**EXERCISE DIRECTIONS**
Go through the lines below and transcribe each one exactly.

# # # #

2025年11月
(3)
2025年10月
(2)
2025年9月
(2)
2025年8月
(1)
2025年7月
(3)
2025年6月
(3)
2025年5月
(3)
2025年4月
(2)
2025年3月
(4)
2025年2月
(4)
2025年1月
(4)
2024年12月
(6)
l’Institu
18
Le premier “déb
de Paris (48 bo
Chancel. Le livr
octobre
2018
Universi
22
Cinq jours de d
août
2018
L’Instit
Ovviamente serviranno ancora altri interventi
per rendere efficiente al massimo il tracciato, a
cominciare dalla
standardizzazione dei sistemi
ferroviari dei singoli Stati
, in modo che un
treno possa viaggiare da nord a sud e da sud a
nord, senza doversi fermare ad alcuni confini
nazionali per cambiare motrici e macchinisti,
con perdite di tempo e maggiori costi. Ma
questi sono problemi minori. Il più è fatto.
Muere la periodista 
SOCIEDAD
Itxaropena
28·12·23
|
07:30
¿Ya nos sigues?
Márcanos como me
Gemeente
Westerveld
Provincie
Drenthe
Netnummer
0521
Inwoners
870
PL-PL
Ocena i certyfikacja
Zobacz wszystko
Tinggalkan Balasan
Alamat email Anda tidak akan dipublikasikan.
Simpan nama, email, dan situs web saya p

# # # #

**OUTPUT FOR THIS EXERCISE**
2025年11月
(3)
2025年10月
(2)
2025年9月
(2)
2025年8月
(1)
2025年7月
(3)
2025年6月
(3)
2025年5月
(3)
2025年4月
(2)
2025年3月
(4)
2025年2月
(4)
2025年1月
(4)
2024年12月
(6)
l’Institu
18
Le premier “déb
de Paris (48 bo
Chancel. Le livr
octobre
2018
Universi
22
Cinq jours de d
août
2018
L’Instit
Ovviamente serviranno ancora altri interventi
per rendere efficiente al massimo il tracciato, a
cominciare dalla
standardizzazione dei sistemi
ferroviari dei singoli Stati
, in modo che un
treno possa viaggiare da nord a sud e da sud a
nord, senza doversi fermare ad alcuni confini
nazionali per cambiare motrici e macchinisti,
con perdite di tempo e maggiori costi. Ma
questi sono problemi minori. Il più è fatto.
Muere la periodista 
SOCIEDAD
Itxaropena
28·12·23
|
07:30
¿Ya nos sigues?
Márcanos como me
Gemeente
Westerveld
Provincie
Drenthe
Netnummer
0521
Inwoners
870
PL-PL
Ocena i certyfikacja
Zobacz wszystko
Tinggalkan Balasan
Alamat email Anda tidak akan dipublikasikan.
Simpan nama, email, dan situs web saya p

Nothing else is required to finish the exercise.